One of the ways I’ve justified being broke most of my life is that I like to think of myself as an artist. Not quite starving, although I’ve skipped a few meals here and there, but enough that I’ve struggled. And I’ve deluded myself for the past 100 years that one day, I’ll hit the mother lode. At 44, I’m still waiting. If you’ll notice, this blog is free and the $35 I made when I was 22 and sold Penthouse a story, only covered a night of drinking.
That said, I like to consider myself more of a literary and performing person, by trade. As you know from 190 blog entries, one might say I have a way with words and with my overly dramatic personality, a bit of a love of the stage. It’s no surprise that while I lived in New York, I tried to combine the two and write a vehicle for myself. And since Ex-Husband #1 was also pursuing an acting career, I decided to write something for him. For us.
A play. A porno play.
I was working a temp job and like most temp jobs, I had nothing to do. The internet wasn’t around so I had some time on my hands. And a good imagination. And an over whelming sex drive. It was a match made in heaven.

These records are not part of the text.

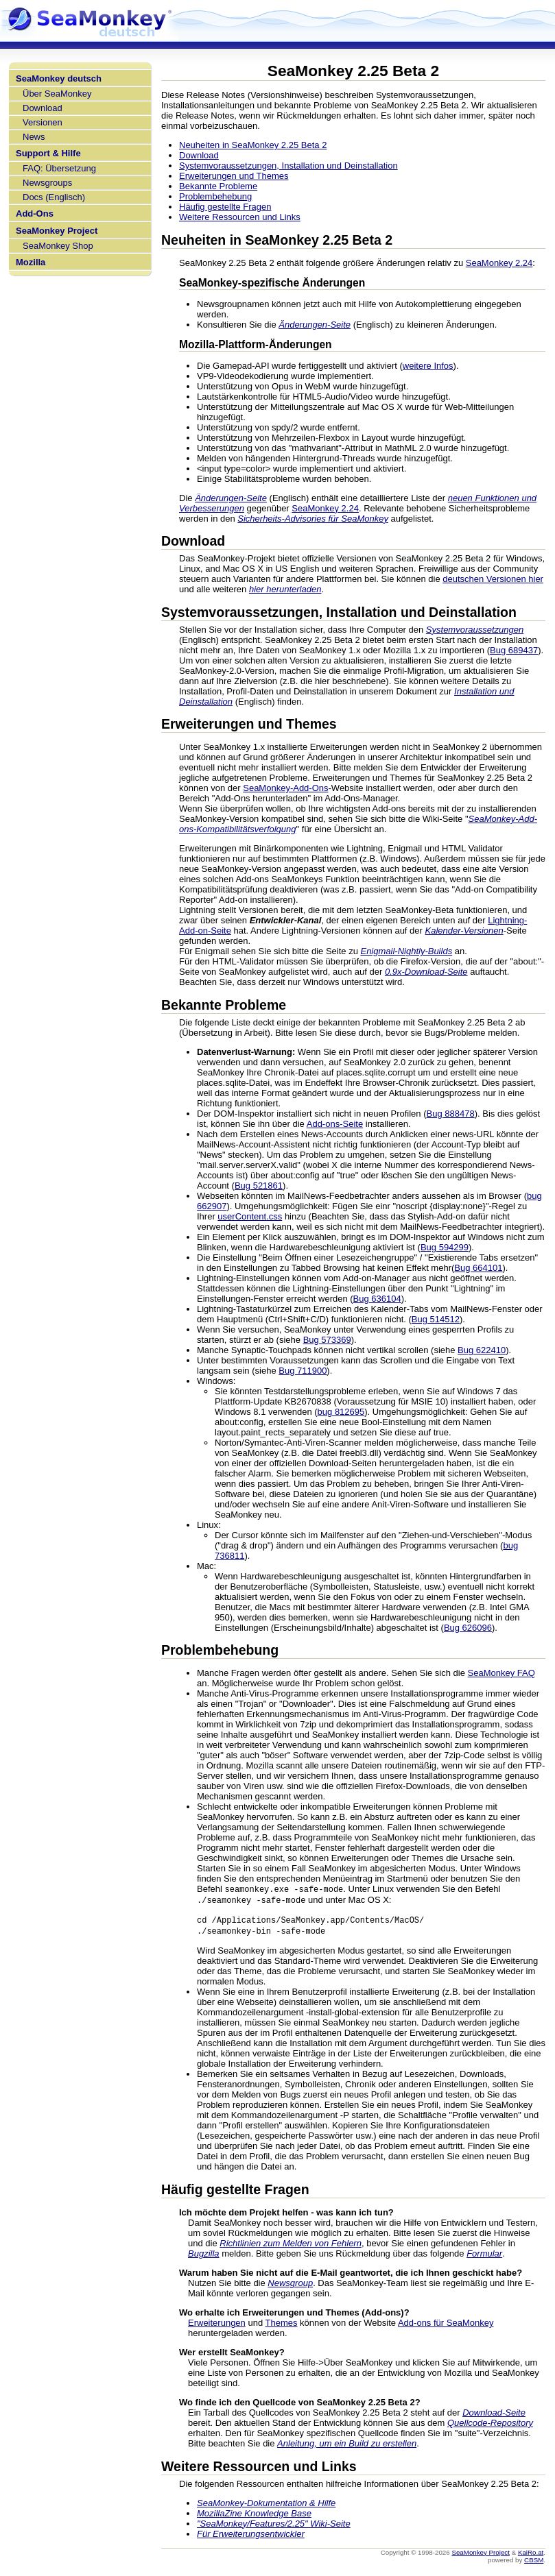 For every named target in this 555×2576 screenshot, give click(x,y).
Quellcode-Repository (490, 2425)
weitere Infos (428, 366)
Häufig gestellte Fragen (225, 207)
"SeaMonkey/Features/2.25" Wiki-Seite (274, 2526)
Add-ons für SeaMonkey (445, 2325)
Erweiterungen (217, 2325)
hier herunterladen (285, 589)
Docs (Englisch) (54, 197)
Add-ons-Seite (335, 1124)
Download (42, 108)
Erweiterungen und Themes (233, 176)
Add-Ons (35, 213)
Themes (281, 2325)
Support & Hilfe (48, 153)
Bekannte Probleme (218, 186)
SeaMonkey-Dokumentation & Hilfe (266, 2506)
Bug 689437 (514, 650)
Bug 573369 (327, 1340)
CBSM (533, 2562)
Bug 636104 (377, 1298)
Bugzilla (204, 2256)
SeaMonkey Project (56, 231)
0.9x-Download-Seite (426, 972)
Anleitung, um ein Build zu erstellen (346, 2446)
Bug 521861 (259, 1185)
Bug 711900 (303, 1370)
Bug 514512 (436, 1319)
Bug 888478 (451, 1113)
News (34, 137)
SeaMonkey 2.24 (499, 263)
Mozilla (30, 262)
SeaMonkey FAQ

There were only two characters in the play and it had to be performed in the bedroom; on the bed. The lines were appropriately cheesy and the stage directions, specific. There was a copy for each of us and the dialogue was highlighted in yellow. When I gave him his sides, he started to read through them. I guess he was trying to get into character. I just wanted him to get in my pants. (Which according to the story, they would be coming off in the middle of Page 2).
We didn’t make it through the whole play. He was a method actor and soon went off script. I didn’t mind. I was never good at reading upside down with my legs behind my head. I liked how the papers crinkled while we fucked on them.
Moral of the story, live theater is sexy.